Transactions II
[This topic is presented in pages 150-154 in Tannenbaum.]
We have talked of the desired properties of transactions using the
ACID acronym:
- Atomicity: All or none behavior.
- Consistency: Each transaction is correct, that is, it
preserves the invariants of the system (things like "the sum of all
credits and debits is zero").
- Isolation: Intermediate results during execution are invisible.
This is like saying that the
effect of the concurrent execution of transactions
is equivalent to their serial execution (thus, also called Serializability).
- Durability: the effect of a transaction that completes successfully
(commits) is persistent.
Durability is taken care by saving results in persistent storage.
Consistency is taken care at the application, not at the tool level
[my money transfer transaction should worry about preserving accounting
rules].
Isolation is taken care with two-phase locking [or with timestamps].
We are left with a fundamental problem: atomicity. We need to
examine how to deal with failure, aborts, commits.
Atomic transactions on a single system
We consider first the case where a single computer is
involved in a transaction. Usually the data is maintaned in a database
(we could also have flat files) under the control of a database manager (DM)
(in this context it is often called just resource manager).
Since reading from disk is slow and since synchronous writes to
disk are very slow, all sorts of buffering schemes and caches are used.
Thus write operations to persistent storage
will have to be done in the correct order and,
unless one is careful, data will be lost in case of system crashes.
A number of implementation strategies are possible.
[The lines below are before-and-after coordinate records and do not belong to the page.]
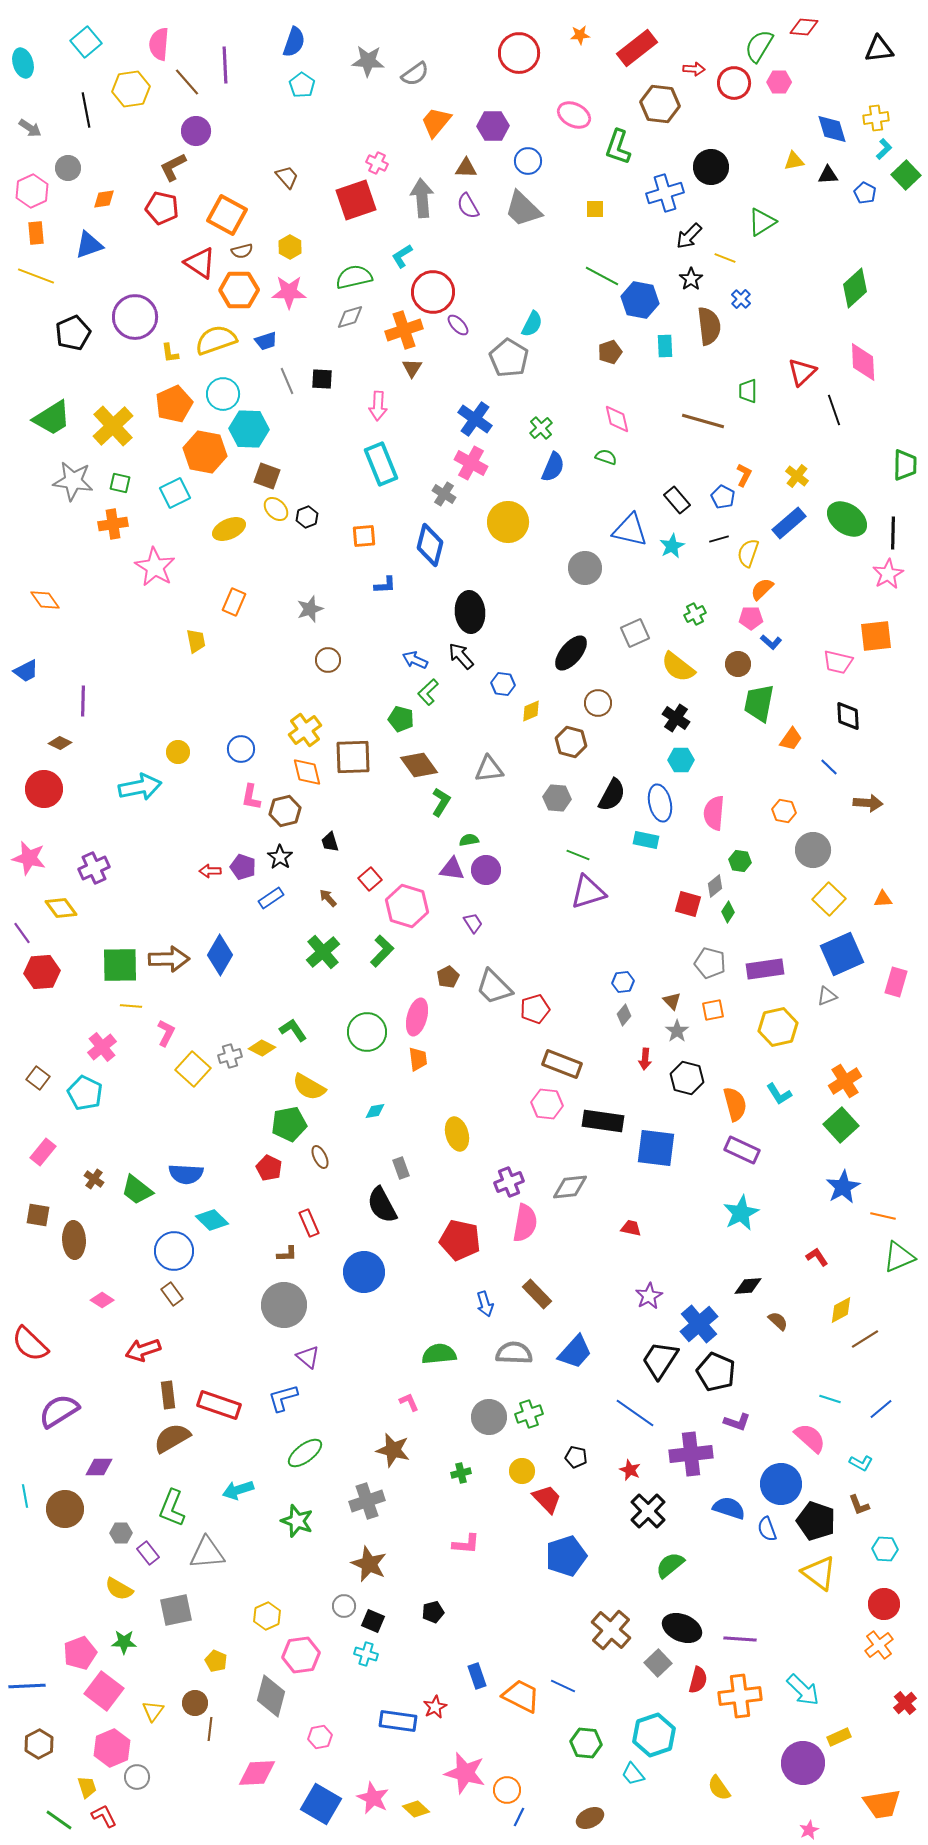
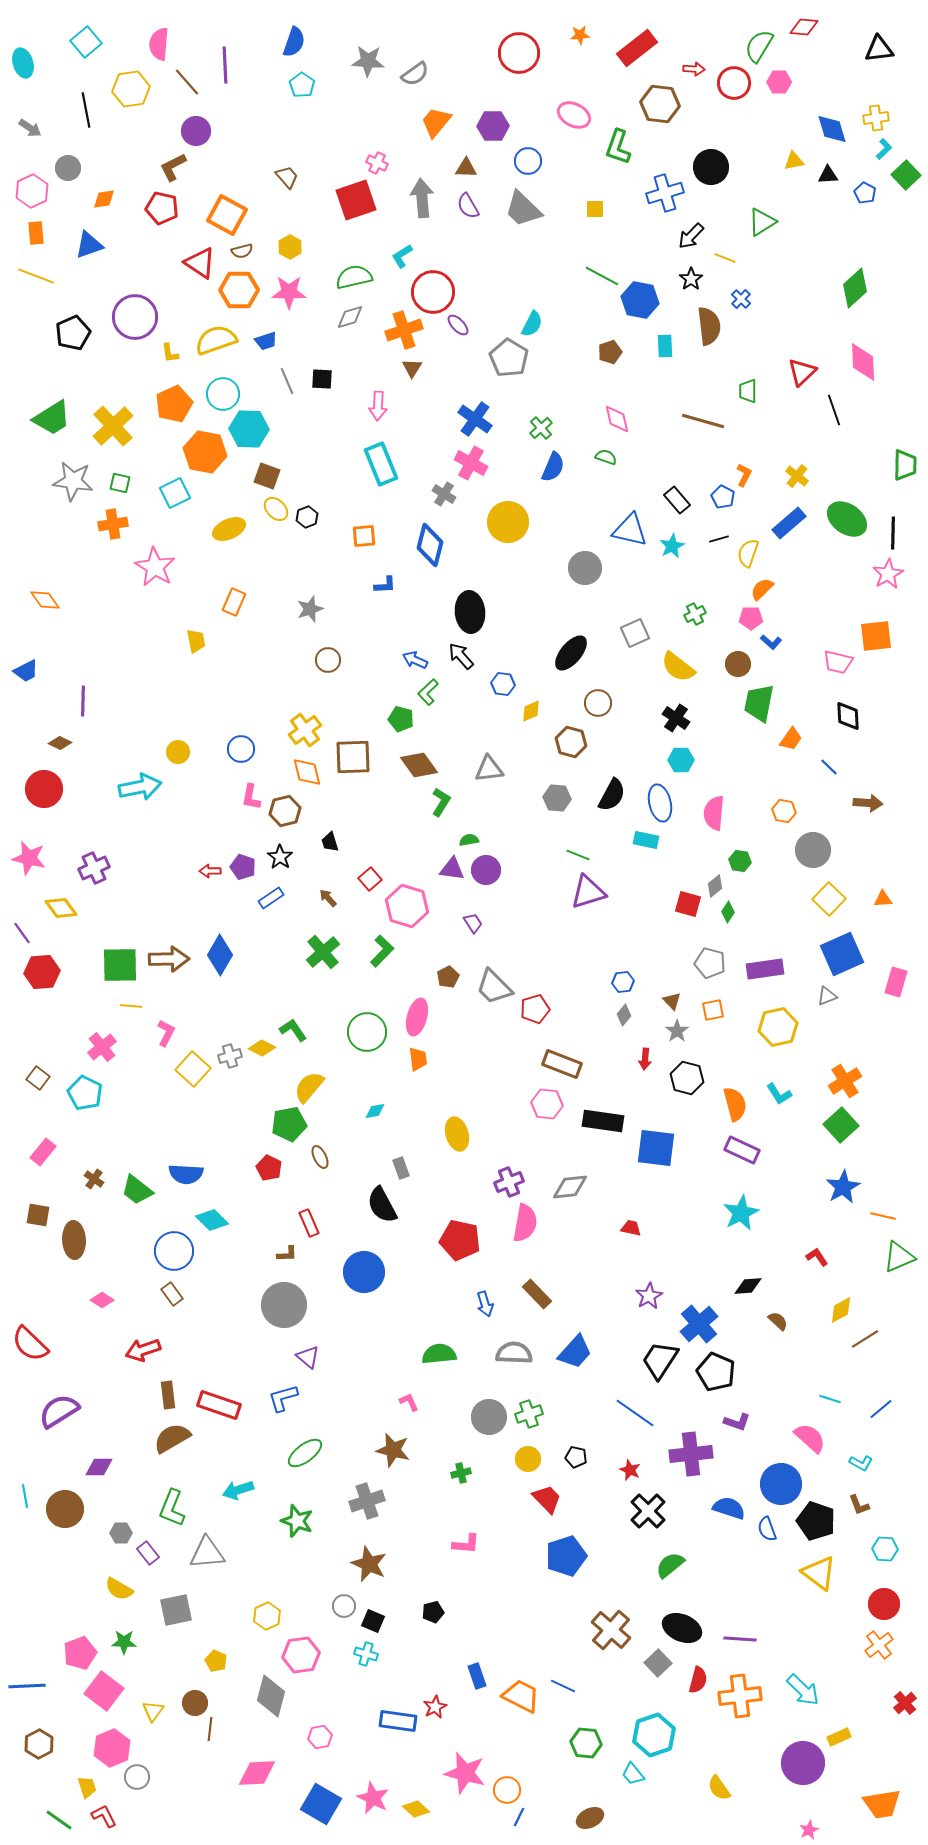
black arrow at (689, 236): moved 2 px right
yellow semicircle at (309, 1087): rotated 100 degrees clockwise
yellow circle at (522, 1471): moved 6 px right, 12 px up
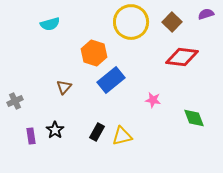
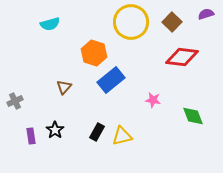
green diamond: moved 1 px left, 2 px up
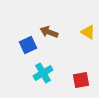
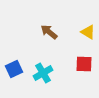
brown arrow: rotated 18 degrees clockwise
blue square: moved 14 px left, 24 px down
red square: moved 3 px right, 16 px up; rotated 12 degrees clockwise
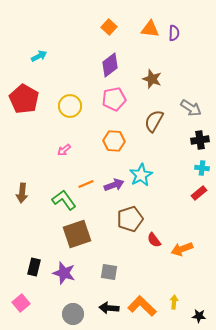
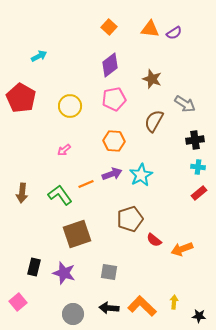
purple semicircle: rotated 56 degrees clockwise
red pentagon: moved 3 px left, 1 px up
gray arrow: moved 6 px left, 4 px up
black cross: moved 5 px left
cyan cross: moved 4 px left, 1 px up
purple arrow: moved 2 px left, 11 px up
green L-shape: moved 4 px left, 5 px up
red semicircle: rotated 14 degrees counterclockwise
pink square: moved 3 px left, 1 px up
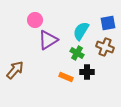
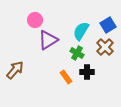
blue square: moved 2 px down; rotated 21 degrees counterclockwise
brown cross: rotated 24 degrees clockwise
orange rectangle: rotated 32 degrees clockwise
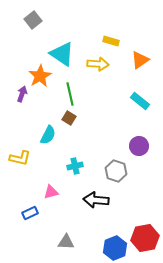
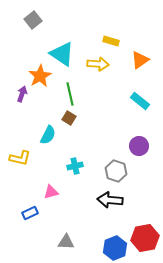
black arrow: moved 14 px right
- WriteAhead Log - Redo-Only, also called Deferred-Update
We assume we have in stable storage a writeahead log (also called a
Redo Log, or a Database Log, or an Intentions List), it is just a sequential
file.
Initially all the operations are done without modifying the data base,
just writing to the log for each update command the command and
the data that has to be written to complete the operation.
When all this information has been logged (this phase is called
the precommit phase) a commit record is written to the log.
Anything of the transaction that was done before this commit, in the case of
failure, is lost and we are as if back to the beginning of the
transaction. After the commit, the transaction will be completed
on the real data, not the log, because
we have in the log all the information needed to carry it out.
This method of implementing
the transaction is called redo-only because when we
commit we need to redo each (update) operation of
the transaction (if we give up we need not do anything
to the database).
The order in which log records are written is important since they must
be done over in the same order (at least, conflicting operations
must be done in the same order as indicated in the log) in the redo phase.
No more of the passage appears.